> [Work task] Everything from the line containing "Személyesen a kerékpárok" to the close of the records below should be output exactly, line by line, with no other lines given.

[Source data — start]

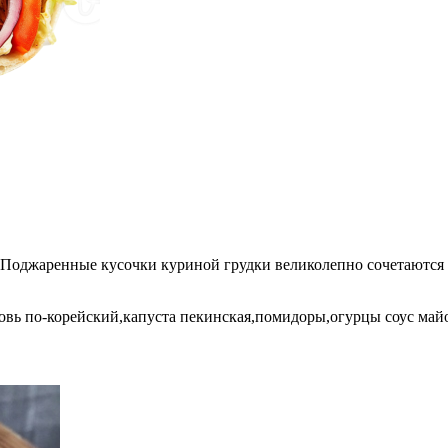
Поджаренные кусочки куриной грудки великолепно сочетаются с
ковь по-корейский,капуста пекинская,помидоры,огурцы соус май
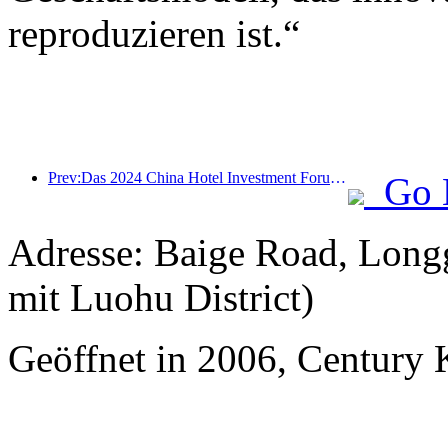
reproduzieren ist.“
Prev:Das 2024 China Hotel Investment Forum wurde erfolgreich in Peking abgehalten
Go 
Adresse: Baige Road, Long
mit Luohu District)
Geöffnet in 2006, Century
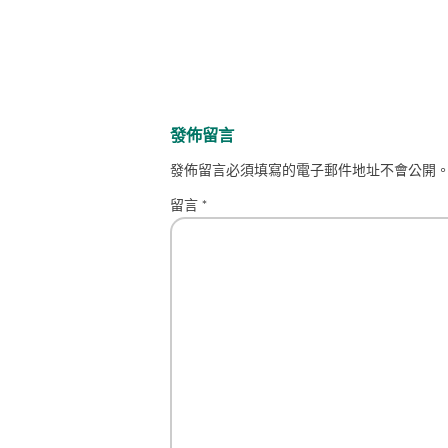
發佈留言
發佈留言必須填寫的電子郵件地址不會公開
留言
*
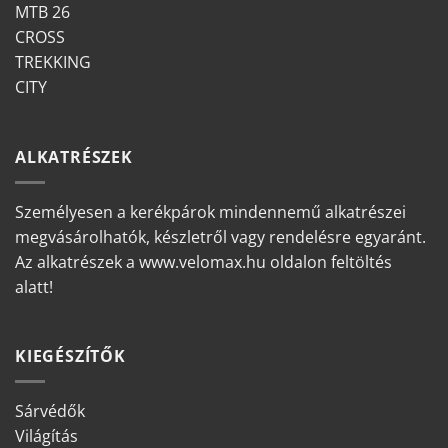
MTB 26
CROSS
TREKKING
CITY
ALKATRÉSZEK
Személyesen a kerékpárok mindennemű alkatrészei
megvásárolhatók, készletről vagy rendelésre egyaránt.
Az alkatrészek a www.velomax.hu oldalon feltöltés
alatt!
KIEGÉSZÍTŐK
Sárvédők
Világítás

[Source data — finish]

> [Reply]
Személyesen a kerékpárok mindennemű alkatrészei
megvásárolhatók, készletről vagy rendelésre egyaránt.
Az alkatrészek a www.velomax.hu oldalon feltöltés
alatt!
KIEGÉSZÍTŐK
Sárvédők
Világítás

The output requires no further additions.